Every mother who has ever lived has looked at another mother and thought to herself, she’s got it all. Look how well she does mothering. She’s got her ish together. I remember looking longingly at my friend Sarah as she would get down on her knees and speak softly to her daughter when she’d done something wrong. For me, anything more than one child is like ten children but for Sarah 2 children were like 2 children and I never understood what I was doing wrong.
Now, before you get your panties in a wad, I KNOW that only children are no piece of cake. I know that you still face all the challenges as mothers with multiple children face. I understand that you are still overworked, underpaid, and unappreciated, like the rest of us. I’ve never once seen any of my friends with only children have time to sit around and eat bonbons. That’s not what I’m implying. I get all of that. I know its true.
When I only had one child, I was fatigued, stressed and had an extreme case of Mommy brain. I had all the same issues that I have now, but I could at least try to focus all of my attention on my one child and sometimes she even took naps so I got stolen moments to myself. I knew that my child was getting my undivided attention. As much as I thought my heart could not grow to accommodate another child, to my amazement it did.
I was so blinded my that new baby smell that I never let myself entertain the thought that anything more than one child is like ten children.

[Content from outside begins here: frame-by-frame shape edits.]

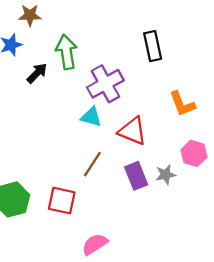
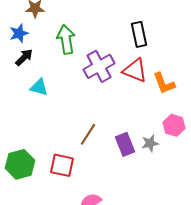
black arrow: (37, 73) -> (24, 57), moved
cyan triangle: (91, 117) -> (39, 87), moved
red triangle: (133, 131) -> (135, 70), moved

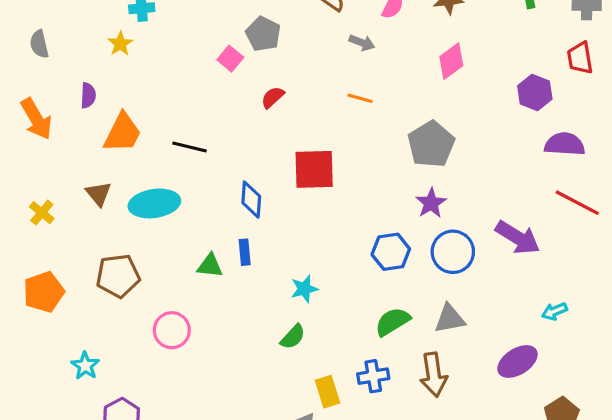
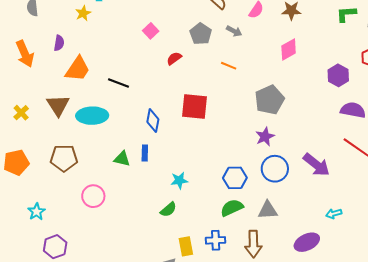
gray pentagon: (263, 34) -> (201, 34), moved
brown triangle: (99, 194) -> (58, 105), size x1.4
blue hexagon: (391, 252) -> (235, 178), moved

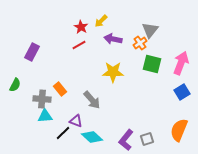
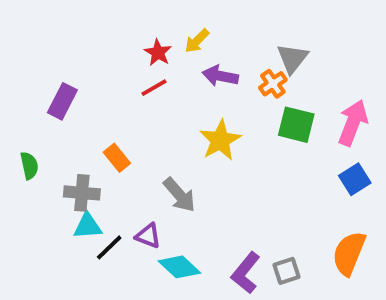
yellow star: (113, 72) -> (220, 140), turned -30
green semicircle: (15, 85) -> (29, 166), turned -40
orange rectangle: (60, 89) -> (117, 158), moved
black line: (63, 133) -> (109, 247), moved

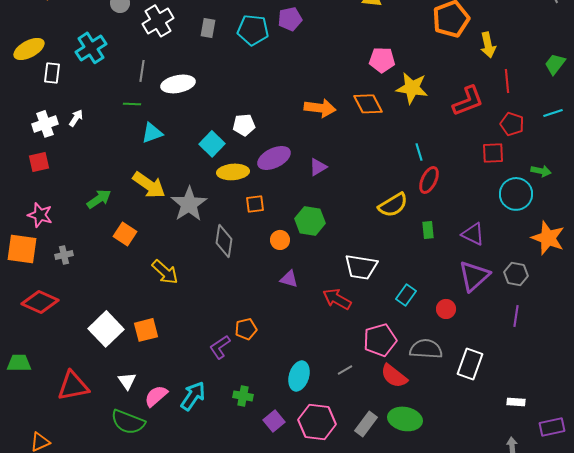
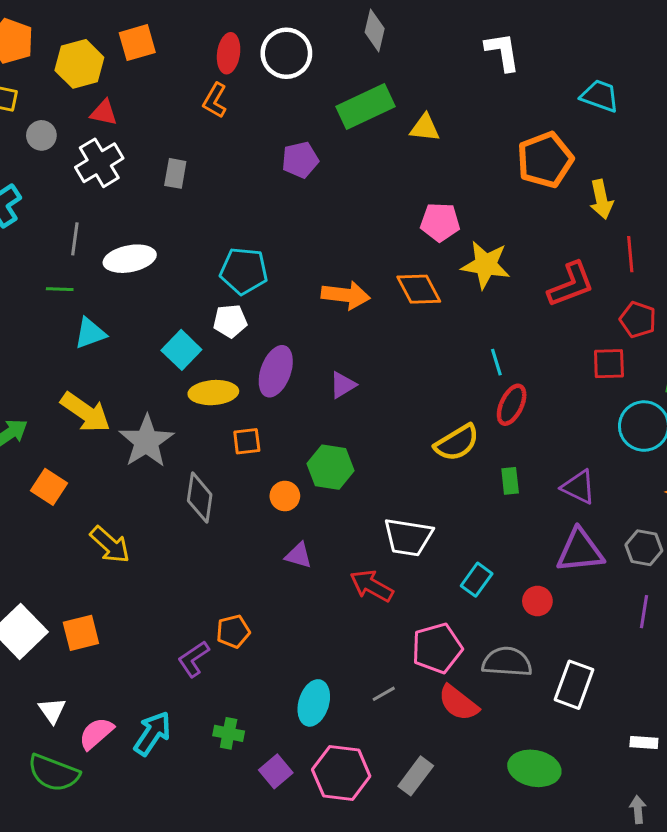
cyan pentagon: (253, 30) -> (244, 271), moved
purple ellipse: (274, 158) -> (276, 371), turned -44
purple triangle: (474, 276) -> (580, 551), turned 36
green ellipse: (405, 419) -> (534, 768), moved

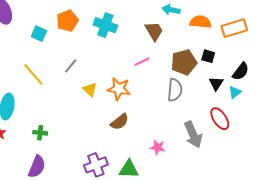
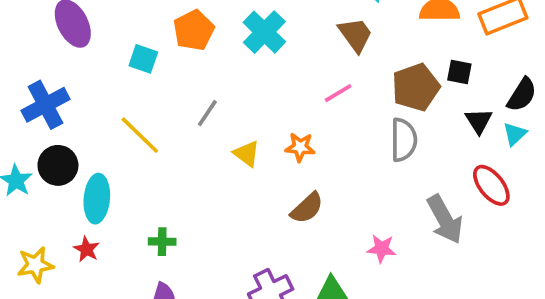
cyan cross: (105, 25) -> (264, 32), turned 30
orange star: (119, 89) -> (300, 147), size x0.7

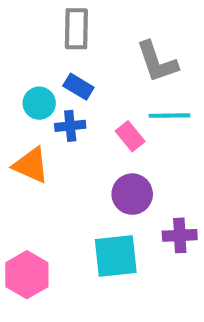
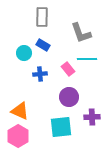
blue cross: (70, 126) -> (40, 74), moved
orange triangle: (31, 165) -> (20, 111), moved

I did, however, know that I could not simultaneously maintain my sanity and raise ten children. I come from big families, I’ve seen the collateral damage to the mothers in our family.
But I got cocky and thought to myself, “Hey, if I can handle one child, how hard can two be?” A common rookie mistake of tempting the fates. That is what I thought..until I was slapped in the face with the reality that I had to juggle a newborn and a toddler, multiply my diaper duty drastically, potty train while simultaneously trying to breastfeed, one’s learning to assert her independence and the other one is completely dependent on me, which means chasing one while dragging the other along. I had to try and coordinate nap times, feeding schedules, Little Gym, ballet, Kindermusik, and schedule bath and bedtimes around the same time.
Not going to lie, I spent a lot of my time running on Dunkin…coffee that is and pure, unconditional love. Desperate times call for desperate measures. I’m really not sure how we made it through those early years but by the grace of God and a whole lot of letting things slide. There is no room for perfection in motherhood. You prioritize healthy babies and marital happiness over cleanliness. Let that sh*t go. Let it go.
To exacerbate the situation, absolutely everything I had to do for the newborn, I had to match or top for the toddler. She was having some regression issues. I had to push a double stroller, carry a car seat while holding, what can only be called, a child leash on my toddler. I had all my balls up in the air and was just waiting for them to come crashing down on top of my head. The fun is still happening. The difference, you see, between 1 and 2+ children is this; with 1 child you have all these duties and standards and you can focus all of your time and energy on that. You will not have a life of your own but your child’s needs will, for the most part, be met.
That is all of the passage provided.